Göteborg, Sweden / March 29-April 1, 2009

Currently, invasive aspergillosis is the most common invasive fungal infection (IFI) to occur in hematology patients, responsible for over half of the infections reported in the hematopoietic stem-cell transplantation (HSCT) population. According to Dr. Maiken Cavling Arendrup, Head, Mycology Unit, Statens Serum Institute, Copenhagen, Denmark, patients receiving allogeneic SCT are at particularly high risk to develop IFIs due to both the severity and the duration of neutropenia sustained.
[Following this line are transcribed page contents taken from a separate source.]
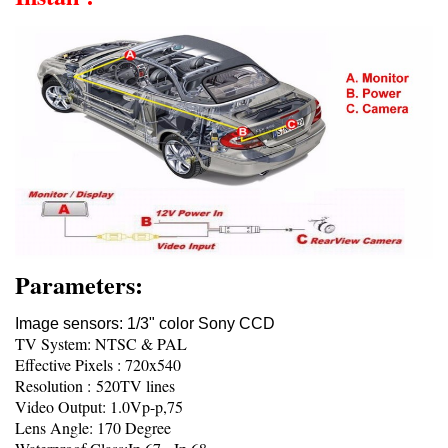
Parameters:
Image sensors: 1/3" color Sony CCD
TV System: NTSC & PAL
Effective Pixels : 720x540
Resolution : 520TV lines
Video Output: 1.0Vp-p,75
Lens Angle: 170 Degree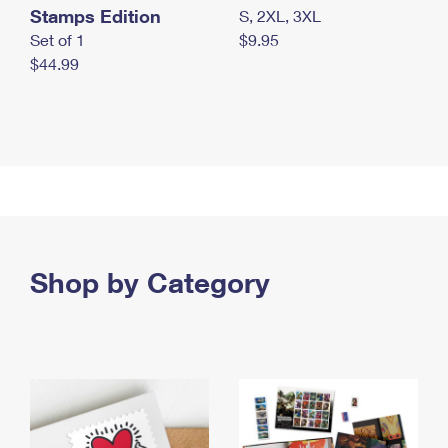
Stamps Edition
S, 2XL, 3XL
Set of 1
$9.95
$44.99
Shop by Category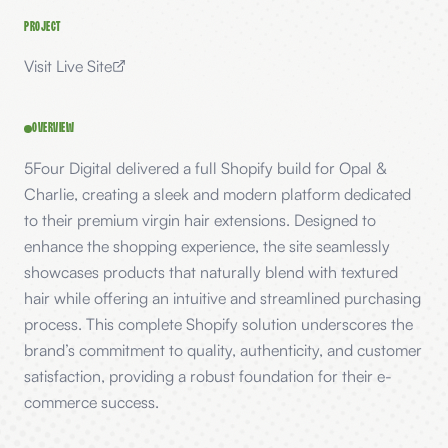
PROJECT
Visit Live Site
OVERVIEW
5Four Digital delivered a full Shopify build for Opal &
Charlie, creating a sleek and modern platform dedicated
to their premium virgin hair extensions. Designed to
enhance the shopping experience, the site seamlessly
showcases products that naturally blend with textured
hair while offering an intuitive and streamlined purchasing
process. This complete Shopify solution underscores the
brand’s commitment to quality, authenticity, and customer
satisfaction, providing a robust foundation for their e-
commerce success.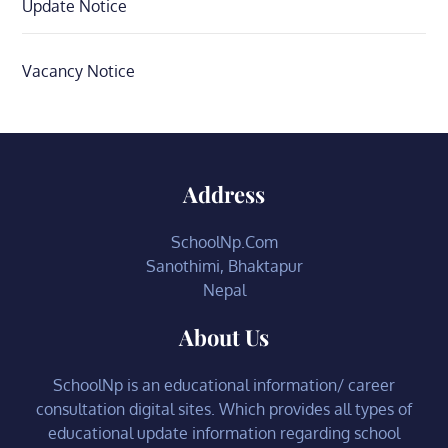
Update Notice
Vacancy Notice
Address
SchoolNp.Com
Sanothimi, Bhaktapur
Nepal
About Us
SchoolNp is an educational information/ career
consultation digital sites. Which provides all types of
educational update information regarding school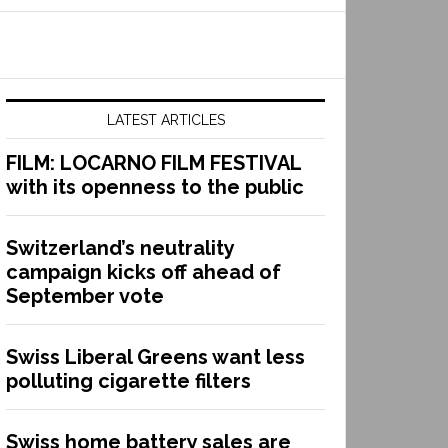
LATEST ARTICLES
FILM: LOCARNO FILM FESTIVAL
with its openness to the public
Switzerland’s neutrality
campaign kicks off ahead of
September vote
Swiss Liberal Greens want less
polluting cigarette filters
Swiss home battery sales are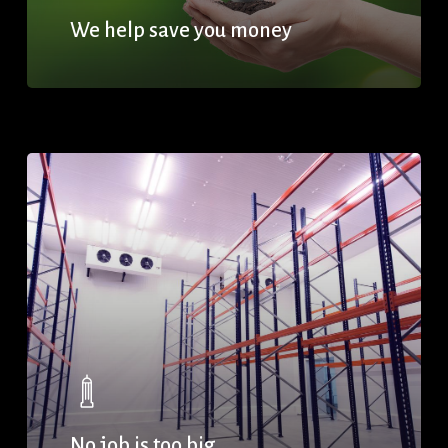
We help save you money
No job is too big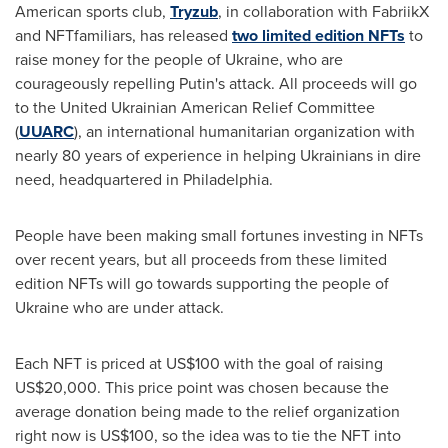
American sports club,
Tryzub
, in collaboration with FabriikX
and NFTfamiliars, has released
two limited edition NFTs
to
raise money for the people of
Ukraine
, who are
courageously repelling Putin's attack. All proceeds will go
to the United Ukrainian American Relief Committee
(
UUARC
), an international humanitarian organization with
nearly 80 years of experience in helping Ukrainians in dire
need, headquartered in Philadelphia.
People have been making small fortunes investing in NFTs
over recent years, but all proceeds from these limited
edition NFTs will go towards supporting the people of
Ukraine
who are under attack.
Each NFT is priced at
US$100
with the goal of raising
US$20,000
. This price point was chosen because the
average donation being made to the relief organization
right now is
US$100
, so the idea was to tie the NFT into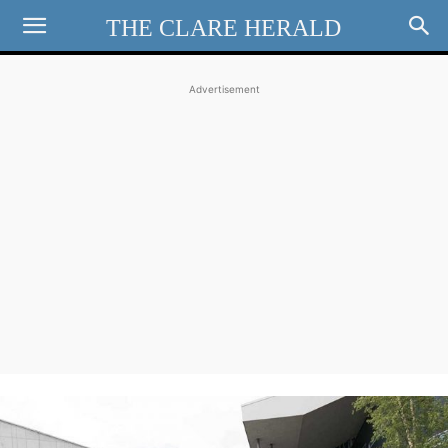
THE CLARE HERALD
Advertisement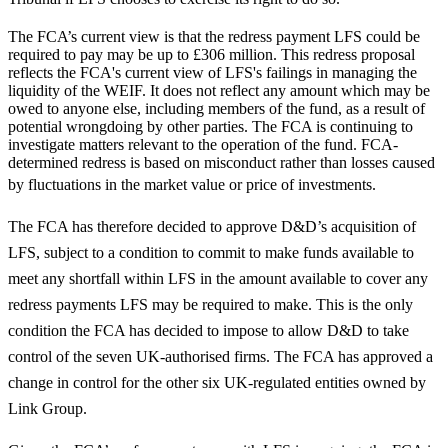
The FCA’s current view is that the redress payment LFS could be
required to pay may be up to £306 million. This redress proposal
reflects the FCA's current view of LFS's failings in managing the
liquidity of the WEIF. It does not reflect any amount which may be
owed to anyone else, including members of the fund, as a result of
potential wrongdoing by other parties. The FCA is continuing to
investigate matters relevant to the operation of the fund. FCA-
determined redress is based on misconduct rather than losses caused
by fluctuations in the market value or price of investments.
The FCA has therefore decided to approve D&D’s acquisition of
LFS, subject to a condition to commit to make funds available to
meet any shortfall within LFS in the amount available to cover any
redress payments LFS may be required to make. This is the only
condition the FCA has decided to impose to allow D&D to take
control of the seven UK-authorised firms. The FCA has approved a
change in control for the other six UK-regulated entities owned by
Link Group.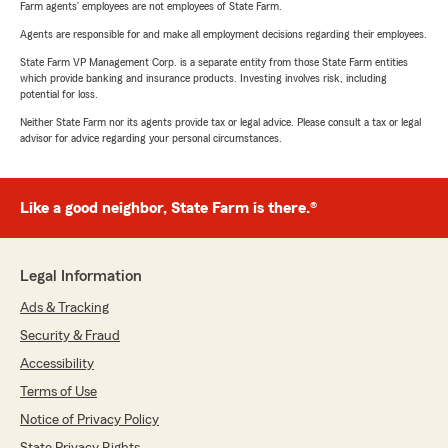
Farm agents’ employees are not employees of State Farm.
Agents are responsible for and make all employment decisions regarding their employees.
State Farm VP Management Corp. is a separate entity from those State Farm entities
which provide banking and insurance products. Investing involves risk, including
potential for loss.
Neither State Farm nor its agents provide tax or legal advice. Please consult a tax or legal
advisor for advice regarding your personal circumstances.
Like a good neighbor, State Farm is there.®
Legal Information
Ads & Tracking
Security & Fraud
Accessibility
Terms of Use
Notice of Privacy Policy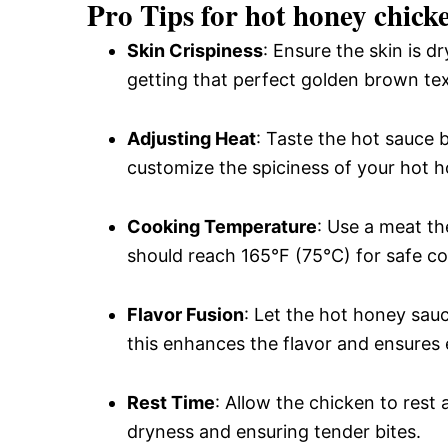
Pro Tips for hot honey chick
Skin Crispiness
: Ensure the skin is d
getting that perfect golden brown tex
Adjusting Heat
: Taste the hot sauce b
customize the spiciness of your hot 
Cooking Temperature
: Use a meat t
should reach 165°F (75°C) for safe c
Flavor Fusion
: Let the hot honey sau
this enhances the flavor and ensures e
Rest Time
: Allow the chicken to rest 
dryness and ensuring tender bites.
Survey of 18 hematological wards involving 11,802 patients between 1999 and 2003 showed that 538 patients developed a proven or probable IFI for an overall incidence rate of 4.6% of which approximately two-thirds were caused by moulds (90% Aspergillus) and over one-third by yeasts (90% Candida species, mostly non-albicans).

In a study cited by Dr. Arendrup, the mortality rate among acute myeloid leukemia (AML) patients with an Aspergillus infection was 38%, while mortality from a Zygomycetes-attributable infection in the same cohort was 67%. Mortality from Fusarium-related IFI was also high at 47%. The majority of AML patients who developed an Aspergillus infection in this series were in relapse.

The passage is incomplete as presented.